La alimentación orgánica ha alcanzado ya también un importante auge en México, por lo que incluso encontramos carnes con sellos donde se indica que proviene de ganado alimentado principalmente con pastos, así como empaques de huevo con etiquetas donde se indica que las gallinas se nutrieron con semillas ricas en Omega 3, como las de girasol.
Y es que de esta manera se pretende revertir el contenido de grasas que incide directamente para que el organismo humano desarrolle altos niveles de colesterol y triglicéridos, que pueden llevar a enfermedades como hipertensión y otras cardiovasculares.
Acorde a investigaciones de la Universidad de California, la carne de animales alimentados a pasto contiene menos grasa y más ácidos grasos como omega 3, además de estar libres de hormonas y otros aditivos, en comparación con las reses alimentadas con grano.
El estudio refiere quye, además, este tipo de productos alimenticios ayudan al medio ambiente, pues los alimentos procesados utilizan mucho empaque, que termina en los vertederos de basura.

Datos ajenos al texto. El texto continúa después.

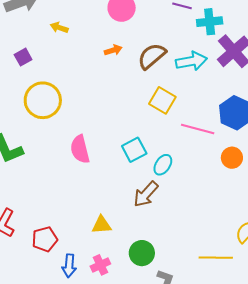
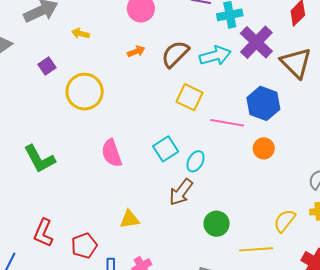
yellow circle: (43, 100) -> (85, 92), moved
yellow triangle: (101, 225) -> (130, 219), moved
green circle: (142, 253) -> (217, 224), moved

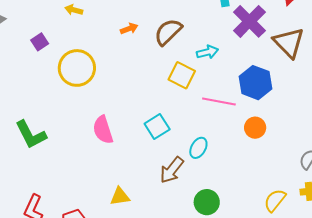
cyan arrow: (215, 56) -> (207, 52), moved, size x0.7
cyan ellipse: (195, 161) -> (198, 148), moved

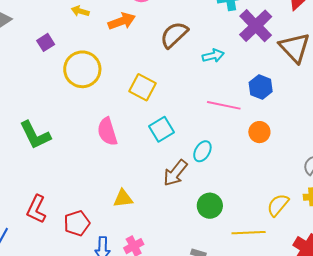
orange arrow: (129, 29) -> (122, 21), moved, size x1.5
yellow square: (182, 75) -> (143, 87), moved
blue hexagon: (256, 83) -> (261, 87), size x0.7

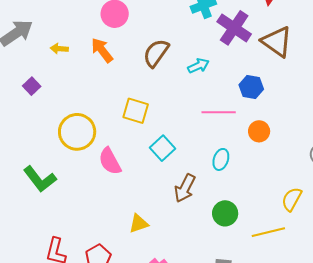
orange arrow: (122, 21) -> (102, 50), turned -96
yellow circle: (82, 69) -> (77, 132), moved
cyan ellipse: (202, 151) -> (221, 159), moved

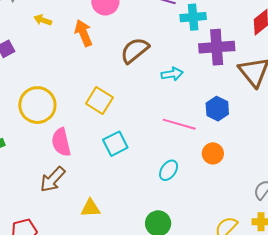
purple cross: (234, 28) -> (217, 47), turned 36
brown arrow: (185, 188) -> (53, 179), moved
yellow triangle: (139, 224) -> (90, 208), moved

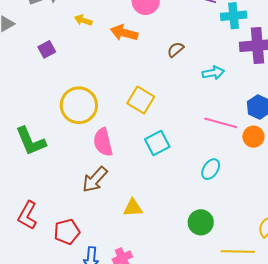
orange arrow: (83, 33) -> (124, 33), turned -52
brown semicircle: (135, 50) -> (176, 50), size x0.6
orange circle: (213, 153) -> (253, 137), moved

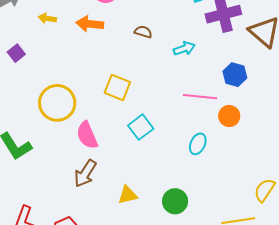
brown semicircle: (176, 50) -> (143, 32), turned 66
orange circle: (253, 137) -> (229, 116), moved
green circle: (201, 222) -> (175, 201), moved

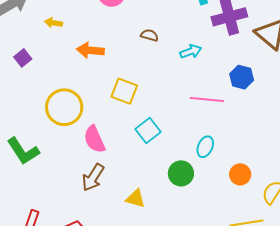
orange arrow: (90, 24) -> (90, 50), moved
orange circle: (229, 116) -> (240, 174), moved
yellow triangle: (128, 195) -> (136, 199), turned 30
green circle: (175, 201) -> (181, 173), moved

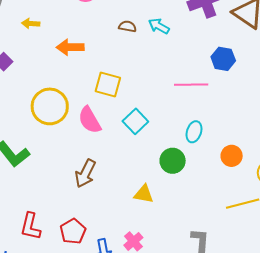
cyan arrow: (191, 51) -> (159, 26), moved, turned -125
pink semicircle: (94, 139) -> (90, 120), moved
yellow triangle: (136, 199) -> (144, 194), moved

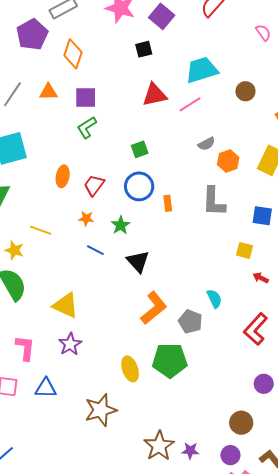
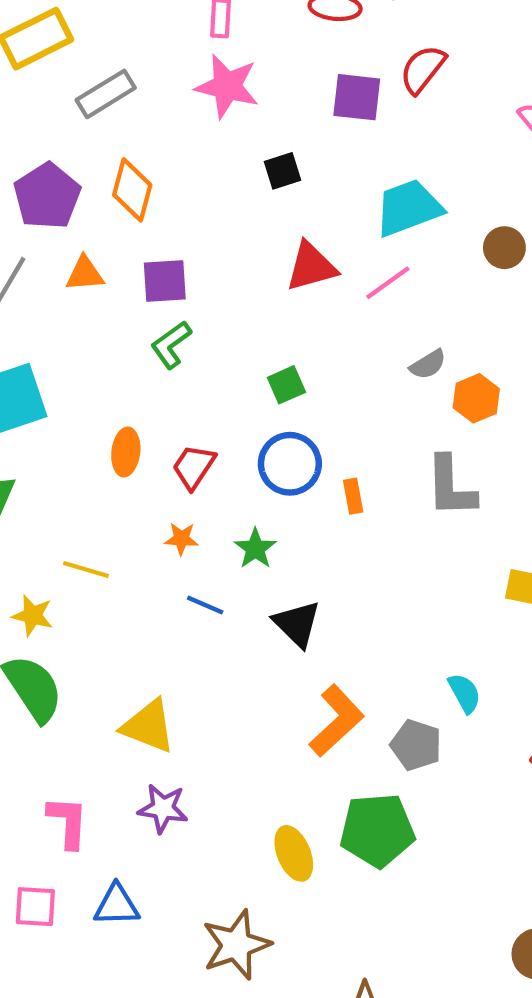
purple square: (162, 16) -> (357, 97), moved, turned -30
purple pentagon: (32, 34) -> (47, 196), moved
purple star: (70, 344) -> (163, 808), turned -30

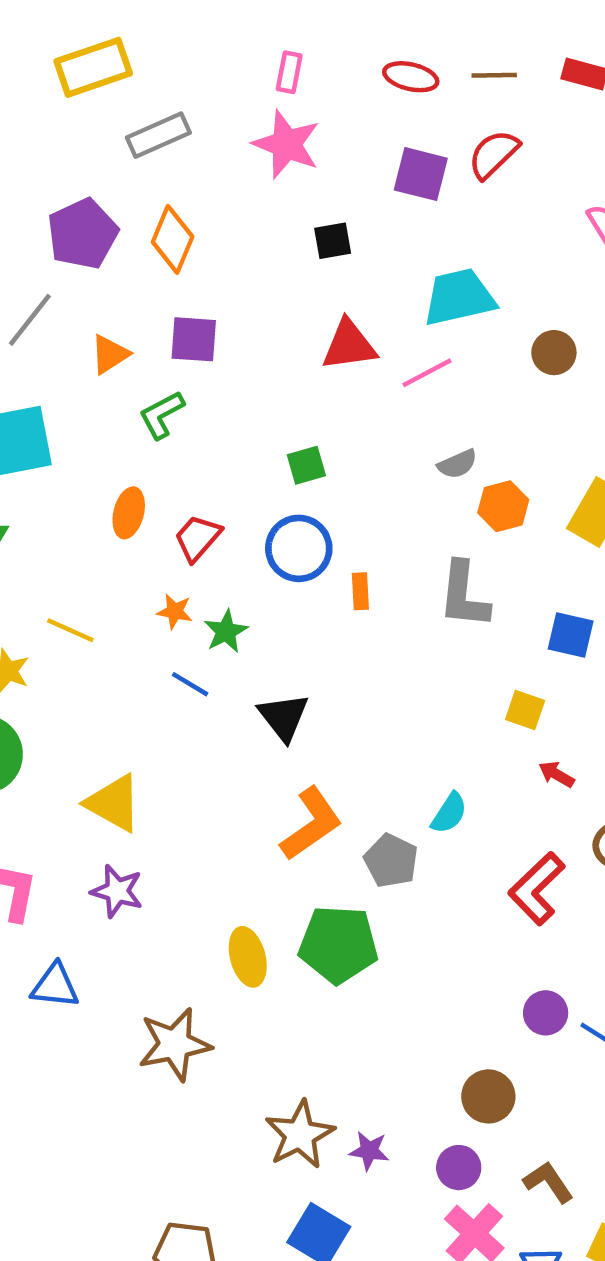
orange triangle: (85, 274) -> (110, 354), moved, turned -36
green L-shape: (171, 345) -> (162, 415), moved
green star: (255, 549) -> (226, 631), moved
cyan semicircle: (465, 693) -> (449, 813), turned 54

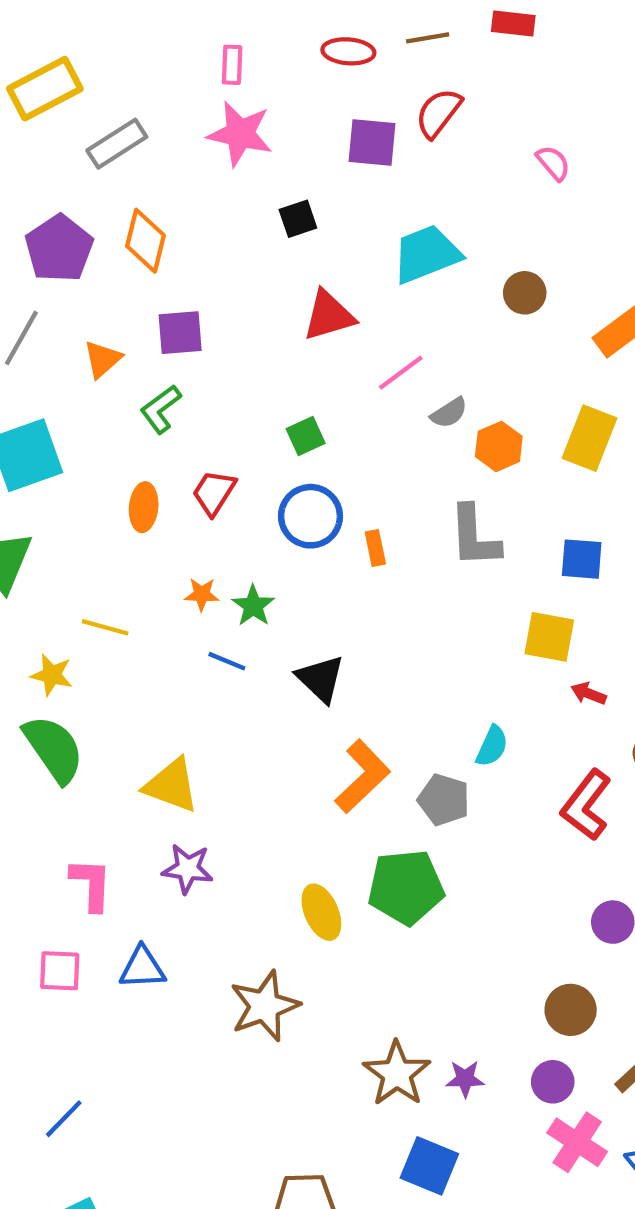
pink line: (427, 373) -> (401, 373), moved
red trapezoid: (198, 538) -> (214, 492), moved
yellow square: (525, 710) -> (549, 637), size x1.4

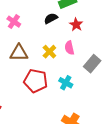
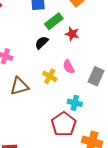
red star: (76, 25) -> (72, 34), moved
red pentagon: (36, 81) -> (64, 124), moved, turned -30

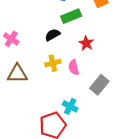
red star: (72, 34) -> (86, 43), moved
yellow cross: (50, 76) -> (53, 63), moved, turned 32

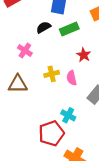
black semicircle: (52, 35) -> (43, 27), moved
pink cross: (11, 39) -> (25, 50), moved

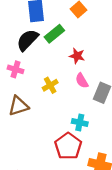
black semicircle: (43, 27) -> (27, 40), size x1.5
pink semicircle: (72, 78) -> (82, 81), moved

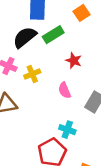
pink semicircle: (82, 81) -> (64, 90), moved
yellow cross: (50, 85) -> (32, 74), moved

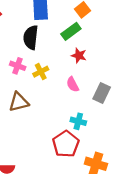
green rectangle: (53, 35) -> (71, 31), moved
black semicircle: (25, 37) -> (31, 37), turned -40

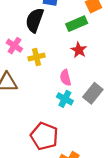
cyan cross: (78, 121) -> (65, 99), moved
red pentagon: (66, 144) -> (44, 136), turned -30

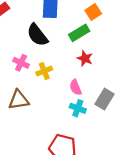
black semicircle: (35, 20) -> (37, 35), turned -50

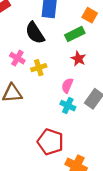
orange square: (93, 12) -> (90, 15), turned -32
pink semicircle: (76, 87) -> (67, 85), turned 40

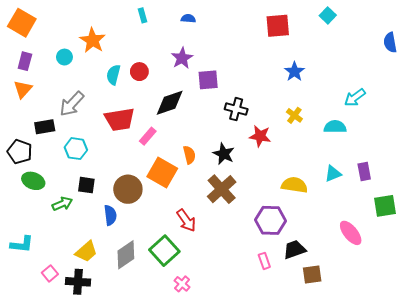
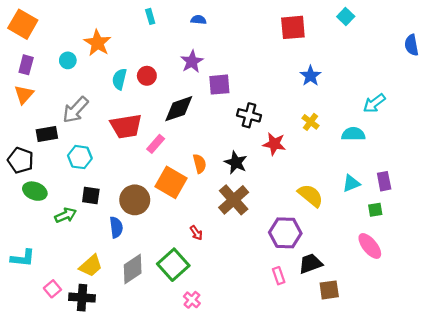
yellow semicircle: (294, 185) -> (310, 195), turned 30
green square: (385, 206) -> (375, 210), moved, size x0.6
red arrow: (186, 220) -> (196, 233), size x0.6

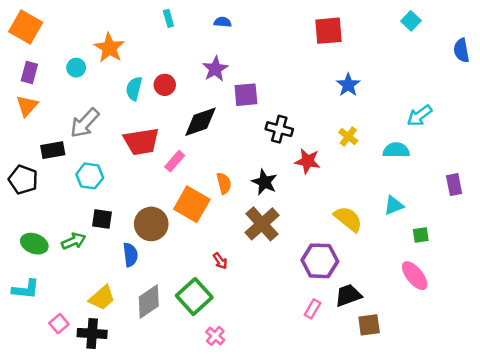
cyan square: (346, 16) -> (411, 21), moved
purple rectangle: (384, 181) -> (454, 185), moved
green ellipse: (35, 191) -> (34, 244), moved
pink rectangle: (279, 276) -> (312, 309), turned 49

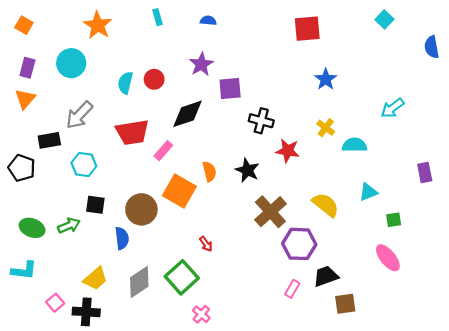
orange square: (26, 27) -> (24, 25), size x0.6
orange star: (109, 48) -> (98, 25), moved
cyan circle: (76, 68) -> (71, 63), size x1.6
cyan semicircle: (396, 150) -> (354, 145), moved
brown cross: (262, 224) -> (270, 212), moved

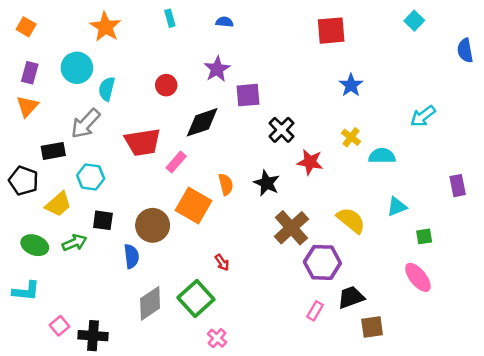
cyan semicircle: (125, 83) -> (107, 89), moved
black cross: (261, 121) -> (282, 130), turned 30
yellow trapezoid: (95, 278) -> (58, 204), moved

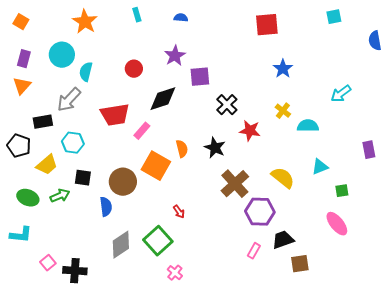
cyan square: (414, 21) -> (334, 17), turned 35

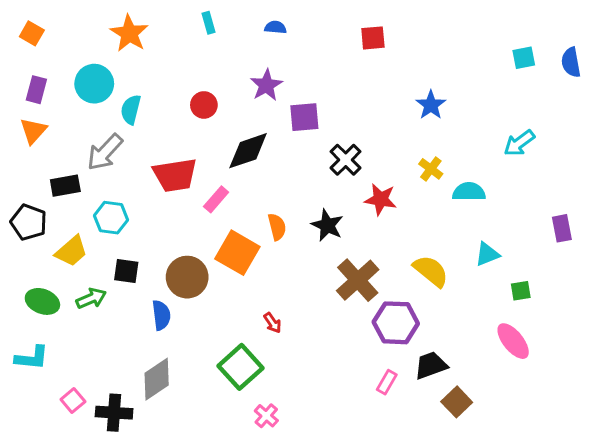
cyan square: (334, 17) -> (524, 58), moved
red square: (267, 25) -> (373, 38), moved, size x0.7
gray diamond: (121, 245) -> (157, 379), moved
brown square: (300, 264) -> (457, 402), turned -36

Además, los alimentos convencionales «viajan» unas 1,500 millas. El comprar en mercados locales ahorra en costos de combustible, ayuda a evitar la contaminación del aire y apoya la comunidad de granjeros.
Pero sobre todo es postivo para las personas, pues los alimentos frescos ayudan a mantenerte en un peso saludable. Un 41% de las calorías en tu dieta proviene de azúcar, aceites y grasas añadidas ngredientes comunes en los alimentos procesados, según reportes de USDA. Los productos frescos también contienen menos preservativos, los que han sido vinculados a migrañas y otros males, esto con el plus de que saben mejor y contienen mayor cantidad de nutrientes.